Tudo isso deveria nos levar a considerar mais cuidadosamente o papel da imaginação. Se a passagem a uma situação não familiar — portanto não controlável porque não sujeita às normas estruturantes que herdamos ao adquirir nossa visão de mundo — representa uma ameaça abertamente rejeitada pela nossa vontade (vontade e razão andam de mãos dadas), talvez a possibilidade de uma posição diferente diante do desamparo, das situações não familiares, de tudo aquilo que foge ao nosso sistema de convicções, possa resultar de um maior espaço concedido à imaginação. Naturalmente, a imaginação não pode criar familiaridade, quer dizer, levamos muito tempo para nos acostumarmos à nossa visão de mundo e a imaginação não pode, num piscar de olhos, converter uma perspectiva distinta em algo familiar, mas ela pode nos tornar mais abertos à mudança. A convicção não poucas vezes nos fecha às mudanças e, em termos éticos, nos fecha à diferença e à alteridade. A imaginação não é incompatível com a convicção, mas ela pode determinar uma atitude diferente diante daquilo que não se encaixa em nossa visão de mundo. O efeito mais danoso da tendência à confirmação é o isolamento e a impossibilidade de entender diferenças radicais, e esse parece um dos maiores desafios de um mundo globalizado (apesar dos efeitos homogeneizantes da globalização). Quer dizer, num mundo dominado pela ciência, é muito difícil não abraçar uma perspectiva na qual todas as diferenças podem ser reduzidas a um solo comum e universal. Diante disso, é natural que cada um acredite poder justificar suas perspectivas frente a outras — ciência é justificação. Assim, o apelo à imaginação reflete a compreensão de que, apesar dos muitos campos comuns da nossa experiência passíveis de serem arbitrados pela lógica da nossa linguagem, o sentido do nosso simbolismo comporta graus de inteligibilidade que não podem ser acessíveis senão por um esforço imaginativo de compreender as circunstâncias que conferem sentido à visão de mundo dos outros. E mesmo o mais importante cientista arrisca mostrar-se intolerante se a convicção em suas posições determinar um senso de universalidade que lhe impeça de compreender a pluralidade das visões de mundo possíveis e a singularidade que cada conjunto de circunstâncias engendra, a despeito do indeterminado número de aspectos compartidos (universais) entre as diferentes perspectivas.
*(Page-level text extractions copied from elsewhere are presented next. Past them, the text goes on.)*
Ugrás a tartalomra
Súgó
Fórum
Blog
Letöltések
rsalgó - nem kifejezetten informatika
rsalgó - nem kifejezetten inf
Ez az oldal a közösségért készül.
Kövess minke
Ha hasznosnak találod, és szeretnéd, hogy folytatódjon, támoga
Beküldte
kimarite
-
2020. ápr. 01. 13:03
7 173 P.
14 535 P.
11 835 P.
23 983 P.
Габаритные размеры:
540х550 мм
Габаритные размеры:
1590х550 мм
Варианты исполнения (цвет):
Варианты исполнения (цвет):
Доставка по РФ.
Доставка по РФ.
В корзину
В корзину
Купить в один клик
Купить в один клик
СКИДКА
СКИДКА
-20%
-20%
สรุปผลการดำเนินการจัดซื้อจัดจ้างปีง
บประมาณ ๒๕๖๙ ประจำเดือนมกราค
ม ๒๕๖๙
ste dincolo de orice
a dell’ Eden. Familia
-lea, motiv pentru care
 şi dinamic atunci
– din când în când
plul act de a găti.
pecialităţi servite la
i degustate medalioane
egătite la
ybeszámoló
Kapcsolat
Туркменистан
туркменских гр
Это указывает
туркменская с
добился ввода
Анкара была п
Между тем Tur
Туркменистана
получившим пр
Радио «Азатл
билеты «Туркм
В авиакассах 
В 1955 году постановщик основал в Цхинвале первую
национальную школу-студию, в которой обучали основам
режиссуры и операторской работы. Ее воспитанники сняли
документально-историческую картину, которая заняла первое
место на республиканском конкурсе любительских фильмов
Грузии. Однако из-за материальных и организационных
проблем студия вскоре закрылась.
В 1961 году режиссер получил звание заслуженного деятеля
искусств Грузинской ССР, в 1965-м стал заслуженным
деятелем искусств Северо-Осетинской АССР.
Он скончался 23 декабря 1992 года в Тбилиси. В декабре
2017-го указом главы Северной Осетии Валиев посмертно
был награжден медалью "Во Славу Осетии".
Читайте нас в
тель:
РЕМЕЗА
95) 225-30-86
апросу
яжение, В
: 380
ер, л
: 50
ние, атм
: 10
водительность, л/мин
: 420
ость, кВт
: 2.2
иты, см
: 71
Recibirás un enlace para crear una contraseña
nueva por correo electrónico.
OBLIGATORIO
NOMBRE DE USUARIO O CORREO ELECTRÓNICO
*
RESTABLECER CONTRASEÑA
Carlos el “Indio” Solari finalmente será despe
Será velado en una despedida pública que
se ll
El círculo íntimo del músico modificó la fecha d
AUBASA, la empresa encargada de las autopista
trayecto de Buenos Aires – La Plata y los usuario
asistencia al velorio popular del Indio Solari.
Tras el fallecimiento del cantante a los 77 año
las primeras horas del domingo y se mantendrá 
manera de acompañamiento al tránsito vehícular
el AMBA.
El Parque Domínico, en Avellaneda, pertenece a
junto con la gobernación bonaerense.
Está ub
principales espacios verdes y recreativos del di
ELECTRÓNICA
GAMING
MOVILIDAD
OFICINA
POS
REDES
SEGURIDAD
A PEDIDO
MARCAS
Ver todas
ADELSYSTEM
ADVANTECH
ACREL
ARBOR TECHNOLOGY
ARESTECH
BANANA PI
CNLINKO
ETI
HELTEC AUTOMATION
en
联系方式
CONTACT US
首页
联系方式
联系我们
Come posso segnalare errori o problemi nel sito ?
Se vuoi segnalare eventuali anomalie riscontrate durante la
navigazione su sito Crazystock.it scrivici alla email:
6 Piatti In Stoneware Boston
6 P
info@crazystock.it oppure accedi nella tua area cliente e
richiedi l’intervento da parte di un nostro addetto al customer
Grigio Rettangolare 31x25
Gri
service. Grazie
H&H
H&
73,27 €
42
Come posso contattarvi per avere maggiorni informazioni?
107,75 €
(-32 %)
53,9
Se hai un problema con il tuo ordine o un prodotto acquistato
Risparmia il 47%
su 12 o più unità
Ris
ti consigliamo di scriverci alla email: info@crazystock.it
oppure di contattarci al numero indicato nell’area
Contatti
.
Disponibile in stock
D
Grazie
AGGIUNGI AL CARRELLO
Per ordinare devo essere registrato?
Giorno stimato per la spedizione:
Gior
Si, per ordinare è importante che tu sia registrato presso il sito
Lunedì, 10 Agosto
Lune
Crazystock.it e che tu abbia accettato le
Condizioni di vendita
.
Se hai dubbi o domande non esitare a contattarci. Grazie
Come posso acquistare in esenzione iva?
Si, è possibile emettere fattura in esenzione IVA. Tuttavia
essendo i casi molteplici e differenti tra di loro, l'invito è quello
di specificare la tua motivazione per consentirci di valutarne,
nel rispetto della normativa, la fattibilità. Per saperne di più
PS. Apenas recentemente tomei conhecimento do tópico de investigação psicológica conhecido como confirmation bias, mas desde então o tema me interessa profundamente, embora eu não tenha encontrado ocasião para ler algo nada técnico a respeito. De todo modo, me parece que a questão pode ser aproximada à discussão sobre certeza, convicções e visões de mundo (num âmbito lógico, conforme o entendimento de Wittgenstein).
PPS. Não sem razão a lógica e a matemática sempre foram apresentados como modelos de racionalidade, isto é, da capacidade da razão de constranger, de conduzir-nos “por paredes muito rígidas”. A força do dever e da necessidade lógico-matemática. Razão é poder. — Mas essa força não se deriva da generalidade (universalidade) das suas leis, como pensavam os formalistas.